The solution was to connect the RS-232 to MUX/DEMUX boxes: 16 ports from the VAX would connect to a MUX/DEMUX unit where signals from the individual ports would be woven into packets and those packets would be sent down a long telephone wire to the other end of the plant where it was connected to another MUX/DEMUX unit that would split the bits in the packet into the 16 terminals plugged into the unit. When I first learned about that, I thought that was cool.

Before long those MUX/DEMUX were replaced with terminal servers that communicated to each other via thickwire ethernet using the LAT protocol. Eventually the VAXes (actually VAXen is the correct plural of VAX) would communicate with each other using DECnet but during my early years there data from the testers reached the main engineering VAX via "sneakernet": a 9 track tape recorded the data at the test site and we would carry it from the tester's tape drive to the VAX's tape drive.

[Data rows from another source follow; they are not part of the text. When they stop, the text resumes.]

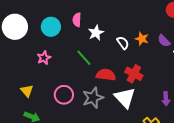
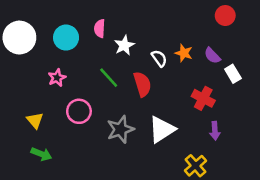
red cross: (134, 74) -> (203, 98), moved
red semicircle: (106, 75) -> (142, 84), moved, turned 66
pink circle: (64, 95) -> (79, 111), moved
white triangle: (125, 98) -> (162, 129), turned 40

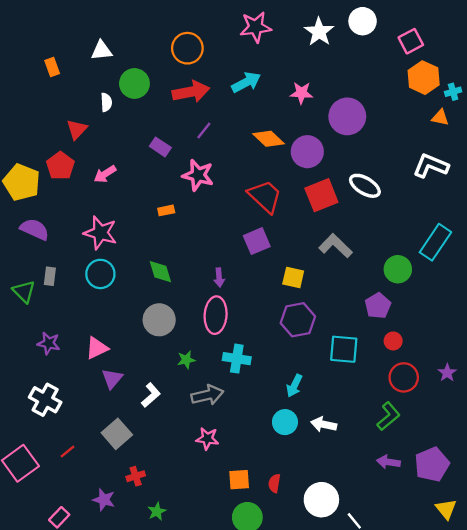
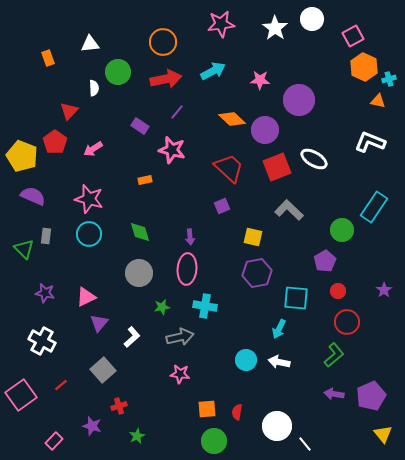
purple square: (257, 241) -> (222, 206), size x0.7
purple star: (447, 373) -> (384, 290), moved
cyan arrow: (294, 386) -> (279, 329), moved

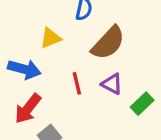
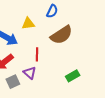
purple triangle: (112, 84) -> (30, 73), moved

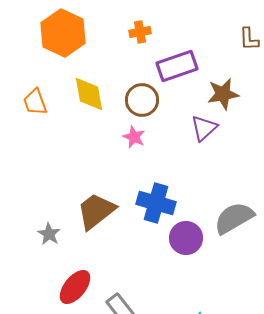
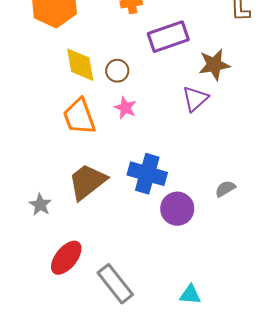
brown circle: (142, 100) -> (117, 71), moved, size x0.7
orange trapezoid: (35, 102) -> (79, 117), moved, size x1.4
gray semicircle: (234, 218) -> (225, 189), size x0.5

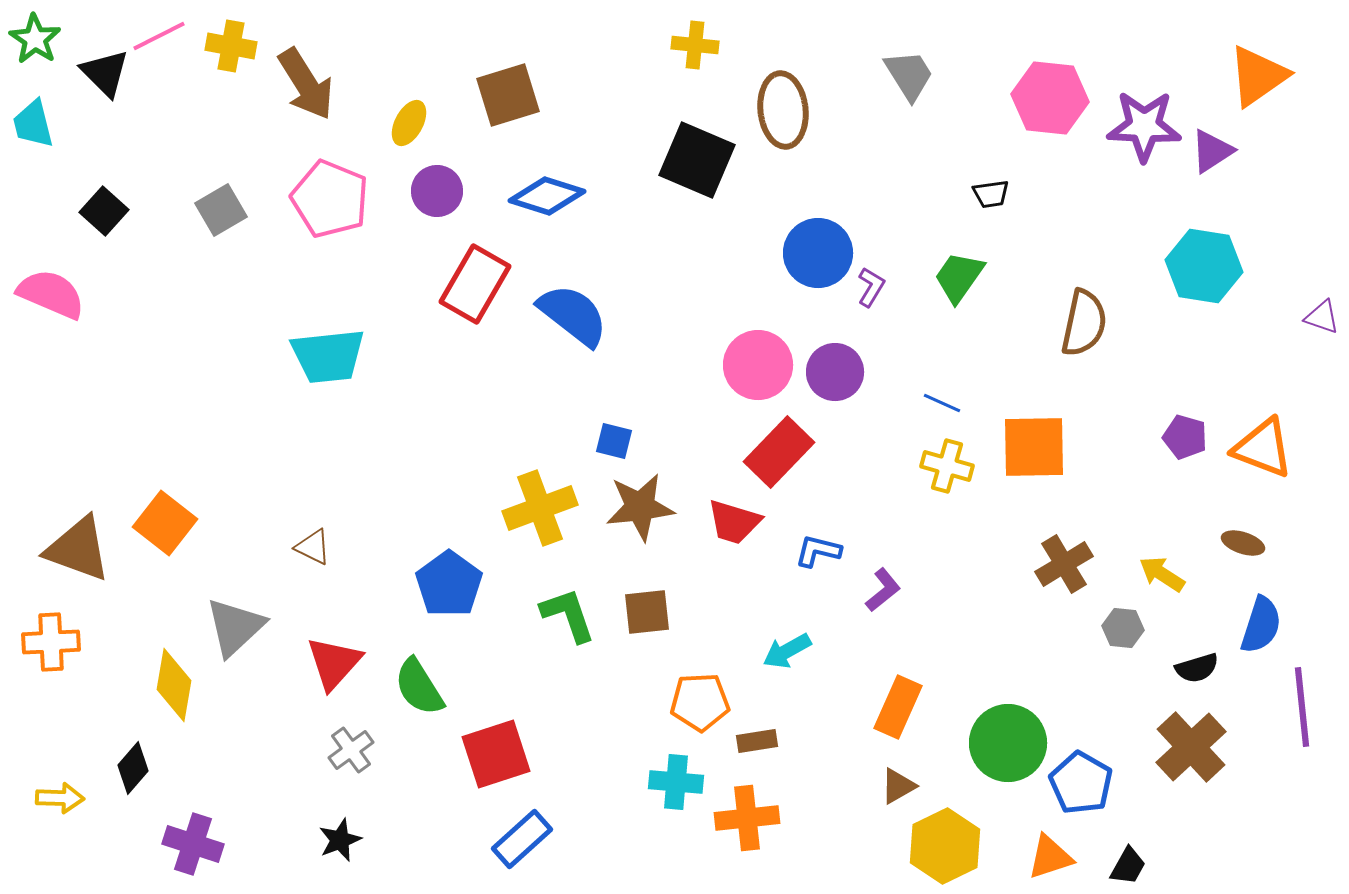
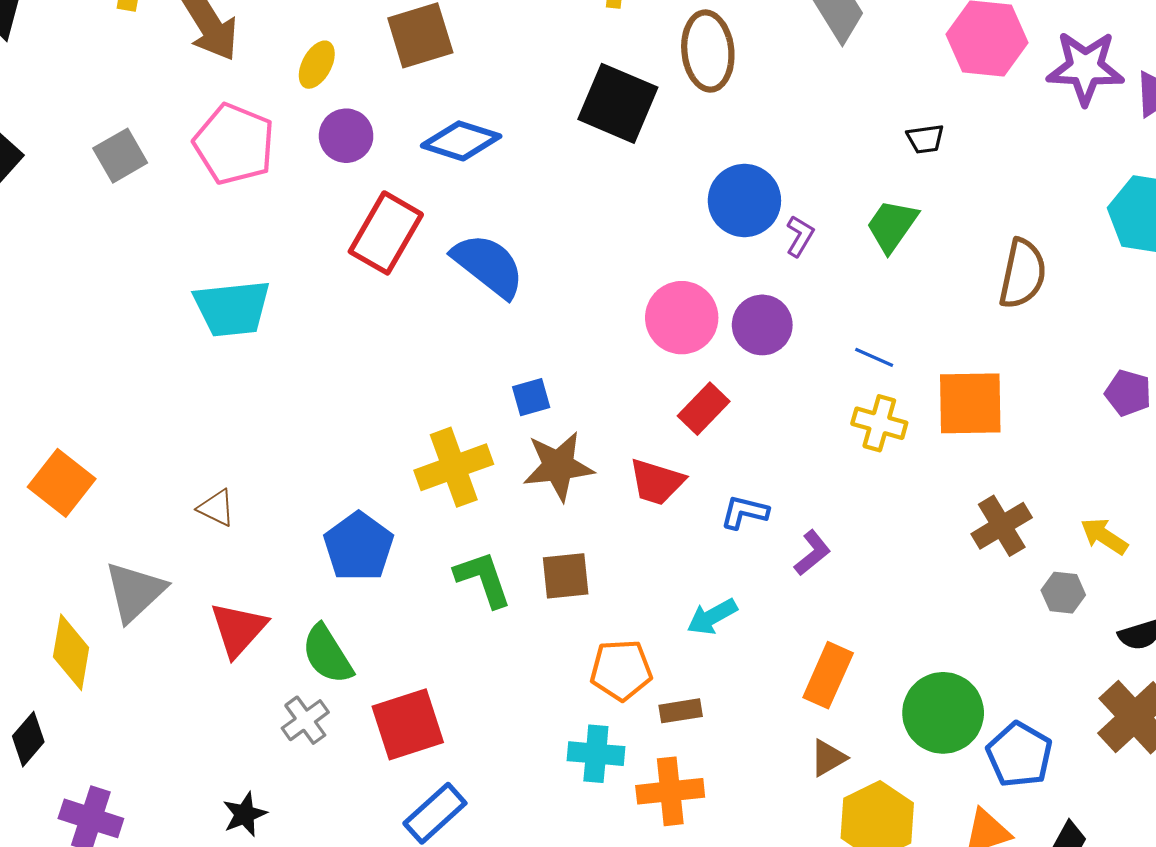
blue square: (614, 441) -> (531, 397), turned -30
red rectangle: (779, 452) -> (704, 409), size x0.7
gray cross: (351, 750) -> (305, 720), moved

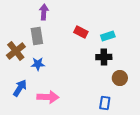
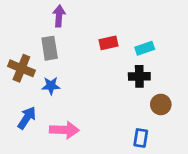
red rectangle: (81, 32) -> (109, 43), turned -40
brown cross: (16, 51) -> (21, 68), turned -30

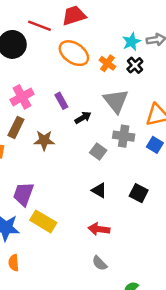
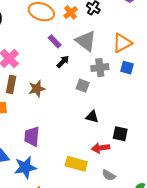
orange cross: (107, 63) -> (71, 12), turned 32
purple rectangle: (61, 101) -> (55, 41), moved
black square: (139, 193) -> (120, 134), moved
yellow rectangle: (43, 221) -> (76, 164), moved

Eventually we had TCP/IP installed on the VAX (which DEC charged us thousands of dollars) and sneaker net went away. Our plant became more and more multi-platform when PDP-11's were replaced with Sun and HP boxes and tcpip was needed. However, it was mostly the PCs that forced the company to pony up the cash for tcpip on our VAXen: PCs didn't know DECNet (well, they did but the DECnet interface between PC and VAX pretty much sucked)..

I didn't mess with networking on a PC until I bought my first PC and connected it to the plant's network. I then had to learn about the config files and NetBUI like you mentioned in the podcast.

Even now my experience with networks is different than yours, Rob, because I do mostly network configuration for Linux boxes. I've done so much of it in the past 10 years that it's second nature to me: I can do it in my sleep. Windows networking I have to do wide awake and sometimes it confuses me. It gets easier and easier as newer versions of Windows come out (especially wireless. Wireless networking on Windows is so much easier than Linux).